- WHAT TO WORK ON
When you reach the line that contains "paralizar infraestructuras críticas" in the data below, start reproducing lines exactly, and stop after the line that contains "nuevo orden mundial".

(PROVIDED ENTRIES Opens)

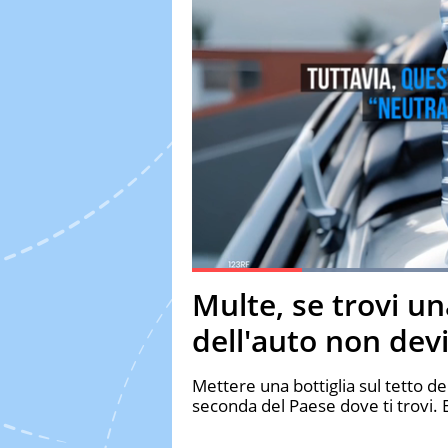
Loaded
Current Time
0:19
Duration
1:43
Multe, se trovi un
Pause
Unmute
Fulls
dell'auto non devi 
Mettere una bottiglia sul tetto de
seconda del Paese dove ti trovi. E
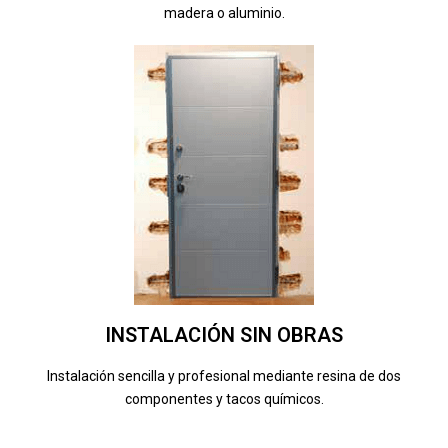
madera o aluminio.
INSTALACIÓN SIN OBRAS
Instalación sencilla y profesional mediante resina de dos
componentes y tacos químicos.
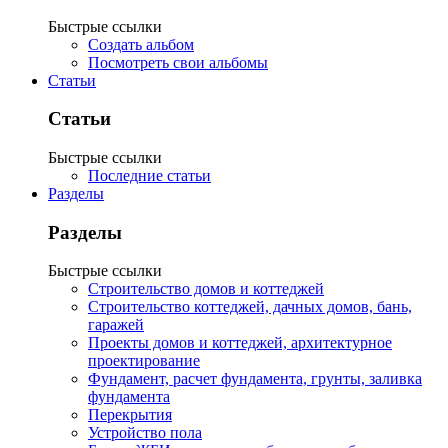
Быстрые ссылки
Создать альбом
Посмотреть свои альбомы
Статьи
Статьи
Быстрые ссылки
Последние статьи
Разделы
Разделы
Быстрые ссылки
Строительство домов и коттеджей
Строительство коттеджей, дачных домов, бань,
гаражей
Проекты домов и коттеджей, архитектурное
проектирование
Фундамент, расчет фундамента, грунты, заливка
фундамента
Перекрытия
Устройство пола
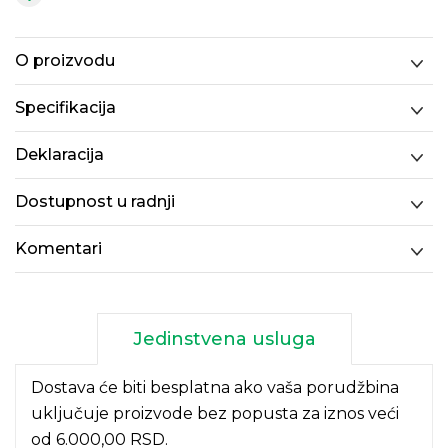
O proizvodu
Specifikacija
Deklaracija
Dostupnost u radnji
Komentari
Jedinstvena usluga
Dostava će biti besplatna ako vaša porudžbina
uključuje proizvode bez popusta za iznos veći
od 6.000,00 RSD.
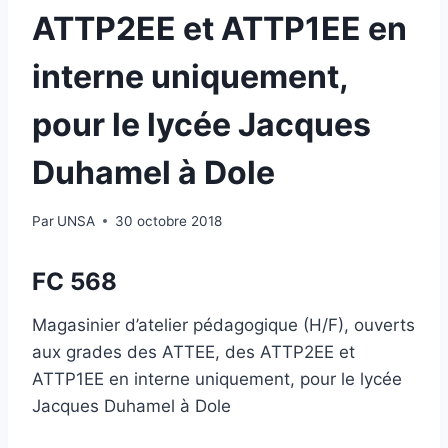
ATTP2EE et ATTP1EE en
interne uniquement,
pour le lycée Jacques
Duhamel à Dole
Par
UNSA
30 octobre 2018
FC 568
Magasinier d’atelier pédagogique (H/F), ouverts
aux grades des ATTEE, des ATTP2EE et
ATTP1EE en interne uniquement, pour le lycée
Jacques Duhamel à Dole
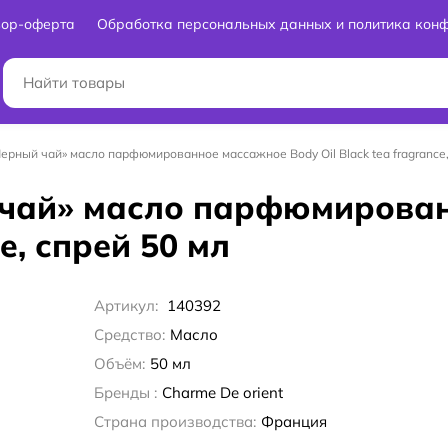
вор-оферта
Обработка персональных данных и политика кон
Черный чай» масло парфюмированное массажное Body Oil Black tea fragrance,
й чай» масло парфюмирова
ce, спрей 50 мл
Артикул:
140392
Средство:
Масло
Объём:
50 мл
Бренды :
Charme De orient
Страна производства:
Франция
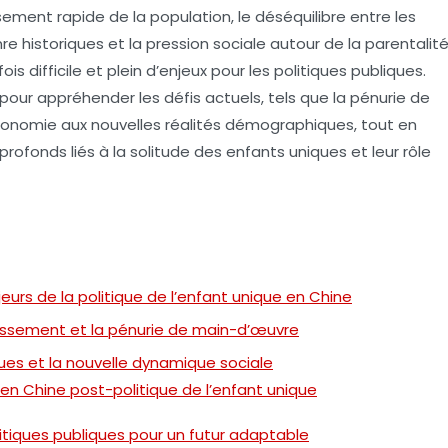
ssement rapide de la population, le déséquilibre entre les
 historiques et la pression sociale autour de la parentalit
 difficile et plein d’enjeux pour les politiques publiques.
ur appréhender les défis actuels, tels que la pénurie de
conomie aux nouvelles réalités démographiques, tout en
fonds liés à la solitude des enfants uniques et leur rôle
rs de la politique de l’enfant unique en Chine
issement et la pénurie de main-d’œuvre
ques et la nouvelle dynamique sociale
 en Chine post-politique de l’enfant unique
itiques publiques pour un futur adaptable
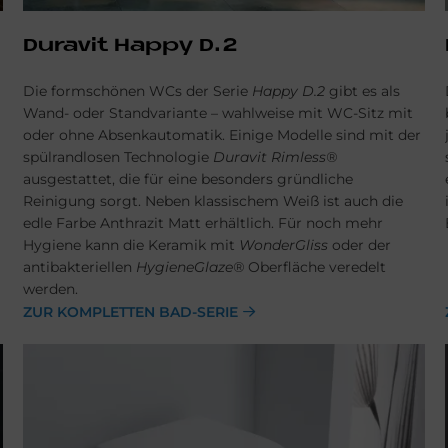
Du­ra­vit Hap­py D.2
Die formschönen WCs der Serie
Happy D.2
gibt es als
Wand- oder Standvariante – wahlweise mit WC-Sitz mit
oder ohne Absenkautomatik. Einige Modelle sind mit der
spülrandlosen Technologie
Duravit Rimless®
ausgestattet, die für eine besonders gründliche
Reinigung sorgt. Neben klassischem Weiß ist auch die
edle Farbe Anthrazit Matt erhältlich. Für noch mehr
Hygiene kann die Keramik mit
WonderGliss
oder der
antibakteriellen
HygieneGlaze®
Oberfläche veredelt
werden.
ZUR KOMPLETTEN BAD-SERIE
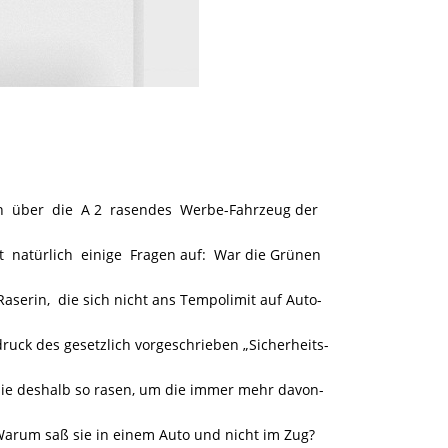
/h über die A 2 rasendes Werbe-Fahrzeug der
 natürlich einige Fragen auf: War die Grünen
Raserin, die sich nicht ans Tempolimit auf Auto-
druck des gesetzlich vorgeschrieben „Sicherheits-
sie deshalb so rasen, um die immer mehr davon-
arum saß sie in einem Auto und nicht im Zug?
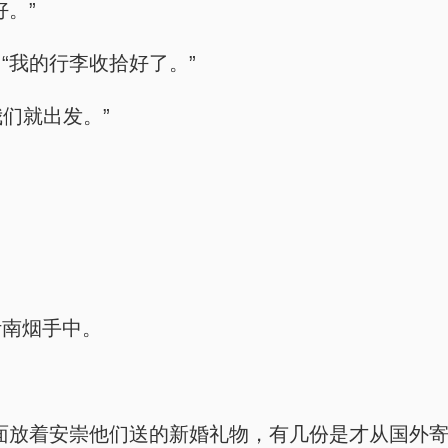
。”
“我的行李收拾好了。”
我们就出发。”
叶南烟手中。
面放着安崇他们送的新婚礼物，有几份是才从国外寄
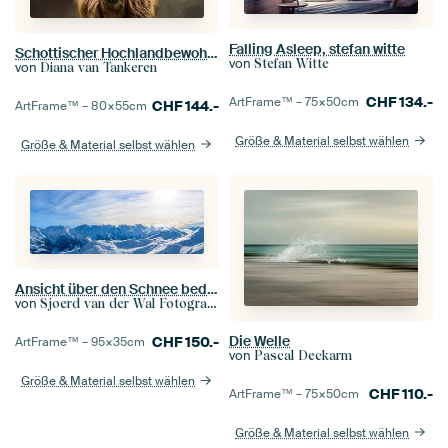
Falling Asleep, stefan witte
Schottischer Hochlandbewohner
von
Stefan Witte
von
Diana van Tankeren
CHF
134.-
ArtFrame™ –
75×50
cm
CHF
144.-
ArtFrame™ –
80×55
cm
Größe & Material selbst wählen
Größe & Material selbst wählen
Ansicht über den Schnee bedeckte Berge in den Tiroler Alpen in Österreich
von
Sjoerd van der Wal Fotografie
Die Welle
CHF
150.-
ArtFrame™ –
95×35
cm
von
Pascal Deckarm
Größe & Material selbst wählen
CHF
110.-
ArtFrame™ –
75×50
cm
Größe & Material selbst wählen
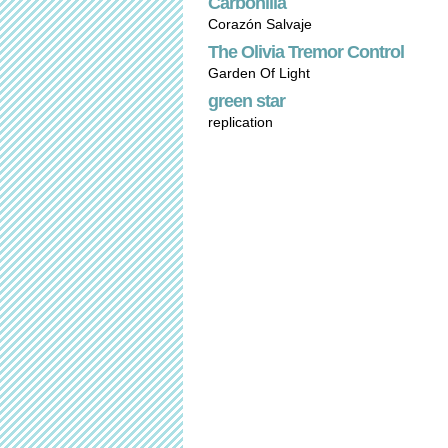
Carbonilla
Corazón Salvaje
The Olivia Tremor Control
Garden Of Light
green star
replication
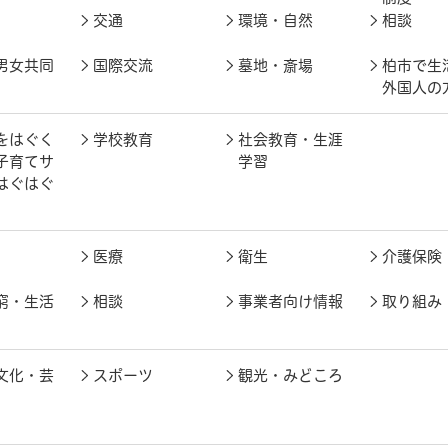
交通
環境・自然
相談
男女共同
国際交流
墓地・斎場
柏市で生
外国人の
をはぐく
学校教育
社会教育・生涯
子育てサ
学習
はぐはぐ
医療
衛生
介護保険
窮・生活
相談
事業者向け情報
取り組み
文化・芸
スポーツ
観光・みどころ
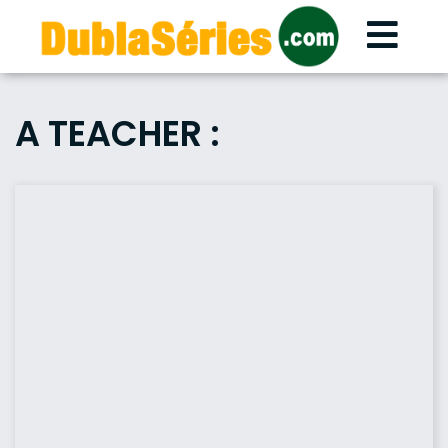
Skip
to
content
A TEACHER :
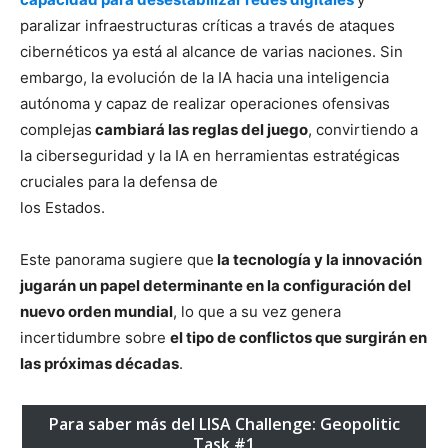
paralizar infraestructuras críticas a través de ataques
cibernéticos ya está al alcance de varias naciones. Sin
embargo, la evolución de la IA hacia una inteligencia
autónoma y capaz de realizar operaciones ofensivas
complejas
cambiará las reglas del juego
, convirtiendo a
la ciberseguridad y la IA en herramientas estratégicas
cruciales para la defensa de
los Estados.
Este panorama sugiere que
la tecnología y la innovación
jugarán un papel determinante en la configuración del
nuevo orden mundial
, lo que a su vez genera
incertidumbre sobre
el tipo de conflictos que surgirán en
las próximas décadas
.
Para saber más del LISA Challenge: Geopolitic
Task #1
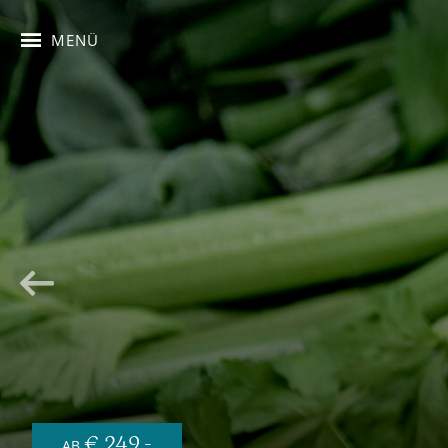
MENÜ
€ 249,-
AB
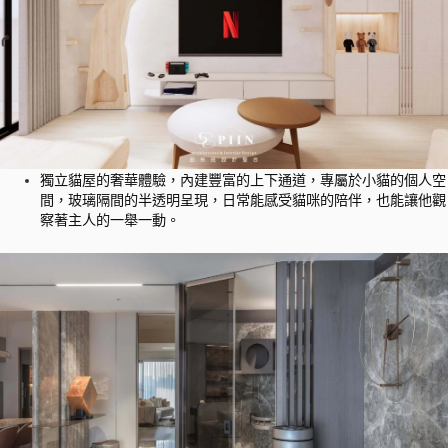
獨立貓屋的奢華體驗，內建豐富的上下通道，專屬於小貓的個人空
間，玻璃隔間的半透明呈現，日常能感受貓咪的陪伴，也能讓他觀
察著主人的一舉一動。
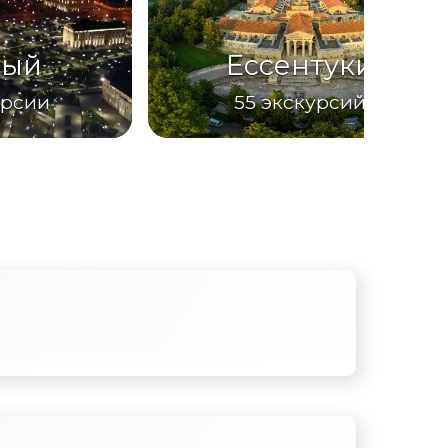
ный
Ессентуки
урсии
55
экскурсий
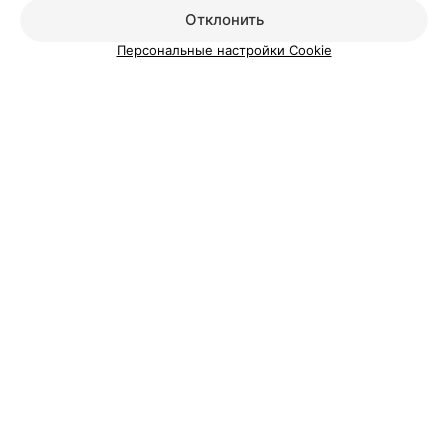
Отклонить
Персональные настройки Cookie
Добавить компанию
Добавить специалиста
О проекте
Новости проекта
Размещение рекламы
Вакансии
Публичный договор
Способы оплаты
Публичный договор по использованию сервиса
«Афиша»
Пользовательское соглашение
Написать в поддержку
Связаться по вопросам сотрудничества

(PROVIDED ENTRIES Closes)

- RESPONSE BOX
paralizar infraestructuras críticas a través de ataques
cibernéticos ya está al alcance de varias naciones. Sin
embargo, la evolución de la IA hacia una inteligencia
autónoma y capaz de realizar operaciones ofensivas
complejas
cambiará las reglas del juego
, convirtiendo a
la ciberseguridad y la IA en herramientas estratégicas
cruciales para la defensa de
los Estados.
Este panorama sugiere que
la tecnología y la innovación
jugarán un papel determinante en la configuración del
nuevo orden mundial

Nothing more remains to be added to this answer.